In fact it does matter, to all concerned parties, not because Wollstonecraft’s legacy should be our highest concern at the present moment, but because it speaks to the question of whether “feminism” can ever be healthy. The anti-feminist wants to present it as a kind of malevolent beast to be slain, a damnable error that has dragged modern society into its present wretched state. If there were good feminists, especially at the start, we may have to acknowledge this to be a more complex phenomenon.
I’m for it! Add me to team “Complex Phenomenon.” Even when I disagree with my sex-realist friends (which happens), I think they’re making an honest effort to understand and reckon with those complexities, which is clearly the right thing to do. Anti-feminism has had its moments too, and I’ve found good insights in thinkers like Midge Decter (who skillfully diagnosed certain pernicious feminist errors), but today’s antifeminists are mostly just selling their own flavor of resentment. That won’t help us to build better marriages or families, or to heal our social fabric. It won’t help us to improve our understanding of womanhood (or manhood, for that matter).
I appreciate that my argument in favor of feminism, or at least a certain brand of it, faces a serious objection: How much can we learn from the choices of women today when those choices are being made in the context of a society deeply confused about sex and gender? Sure, women are choosing to be doctors and lawyers and petroleum engineers, often instead of marrying and having children, but maybe those are bad choices. There are some good reasons, in fact, to think that they are. (Happiness studies are often brought into the conversation at this point.)

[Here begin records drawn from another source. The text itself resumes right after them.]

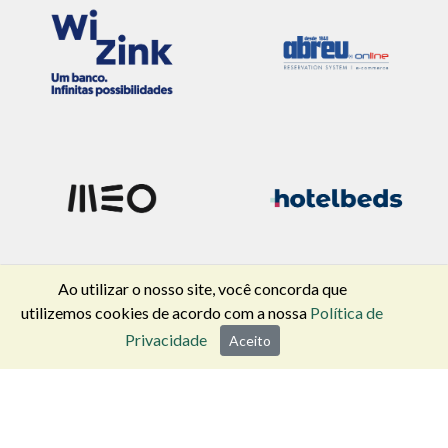
Ao utilizar o nosso site, você concorda que
utilizemos cookies de acordo com a nossa
Política de
Privacidade
Aceito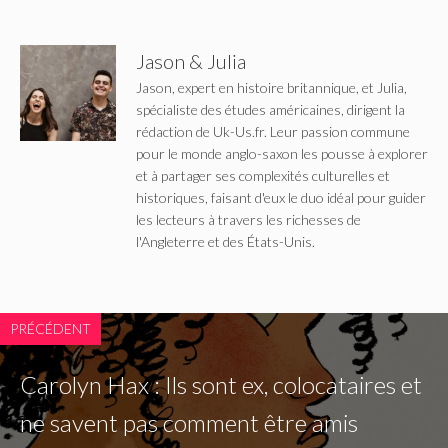
Jason & Julia
Jason, expert en histoire britannique, et Julia,
spécialiste des études américaines, dirigent la
rédaction de Uk-Us.fr. Leur passion commune
pour le monde anglo-saxon les pousse à explorer
et à partager ses complexités culturelles et
historiques, faisant d'eux le duo idéal pour guider
les lecteurs à travers les richesses de
l'Angleterre et des États-Unis.
PRÉCÉDENT
Carolyn Hax : Ils sont ex, colocataires et
ne savent pas comment être amis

It’s a complication, I agree. We certainly can’t work from the assumption that women’s choices, or anyone’s, reliably reflect a clear understanding of their real good. But it’s one thing to draw proper distinctions between “expressed preference” and “real good,” and quite another to dismiss the entire modern woman’s experience as a massive exercise in false consciousness. Learning the correct lessons from modernity is admittedly difficult, but surely there are some; only the laziest of social critics contents herself with treating the entirety of modern history as one big cautionary tale.
As a young woman, I felt a deep distaste for “feminism” as I then understood it, partly I think because it seemed to paint its accusatory brush across almost the entirety of human history, casually tipping great men, great civilizations, inspiring works of art and literature, practically everything it seemed, into a petty little dust bin marked “sexist.” Why would we want to do that? Why shouldn’t I, as a girl, claim a share in Western Civilization instead of shaking my fist at it?
My feelings on that point haven’t changed. Rejecting the past wholesale, because “sexist,” is dreadfully impoverishing. But longer experience has shown me that antifeminism is prone to its own kind of poisonous narrowness. It paints its own vague-but-sweeping condemnation across our entire modern age, angrily rejecting serious efforts to achieve greater clarity or understanding. That tendency is quite glaring in the antifeminist response to serious work like Erika Bachiochi’s. But it also pervades the online river of genderslop, and one begins to realize after awhile that the sloppiness and imprecision aren’t just a product of laziness or stupidity. They’re a refuge, even a strategy. Antifeminists don't want to address the philosophical questions with more clarity and precision; that would effectively put them on Team Complex Phenomenon, which for them is admitting defeat. If you acknowledge that the questions are genuinely hard, you might soon find yourself admitting that feminists were right about some things. That some of the changes they pushed for were needed and just. That a blithe re-upping of more traditional gender norms really could be repressive in some deeply unjust ways.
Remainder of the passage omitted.